Question

Evaluate: ${\int }_{-\pi /2}^{\pi /2}{\sin }^{2}x.{\cos }^{2}x(\sin x+\cos x)dx$

• A. $\frac{1}{15}$
• B. $\frac{2}{15}$
• C. $\frac{4}{15}$
• D. $0$

Answer 1

Answer: (C)

$\frac{4}{15}$

${\int }_{-\pi /2}^{\pi /2}{\sin }^{2}x.{\cos }^{2}x(\sin x+\cos x)dx$

$={\int }_{-\pi /2}^{\pi /2}{\sin }^{3}x{\cos }^{2}xdx+{\int }_{-\pi /2}^{\pi /2}{\sin }^{2}x{\cos }^{3}xdx$

Now we know that for an odd function $f\left(x\right)$:-

${\int }_{-a}^{a}f\left(x\right)dx=0$

And for an even function $g\left(x\right)$:-

${\int }_{-a}^{a}g\left(x\right)dx=2{\int }_0^{a}g\left(x\right)dx$

Now, $f\left(x\right)={\sin }^{3}x.{\cos }^{2}x$ is an odd function and $g\left(x\right)={\sin }^{2}x.{\cos }^{3}x$ is an even function.

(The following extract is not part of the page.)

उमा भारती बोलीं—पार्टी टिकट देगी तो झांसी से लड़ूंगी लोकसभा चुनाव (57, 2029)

Hence, first integration is $0$.

For second part,we get-

$2{\int }_0^{\pi /2}{\sin }^{2}x{\cos }^{3}xdx$

$=2{\int }_0^{\pi /2}{\sin }^{2}x(1-{\sin }^{2}x)\cos xdx$

Now, let $t=\sin x$ $⟹dt=\cos xdx$

And for $x=0,t=0$ and for $x=\frac{\pi }{2},t=1$

Hence, integration becomes:-

$=2{\int }_0^1{t}^2(1-t^2)dt=2{\int }_0^1(t^2-t^4)dt$

$=2{[\frac{t^3}{3}-\frac{t^5}{5}]}_0^1$

$=2(\frac{1}{3}-\frac{1}{5})$

$=\frac{4}{15}$

Hence ,answer is option-(C).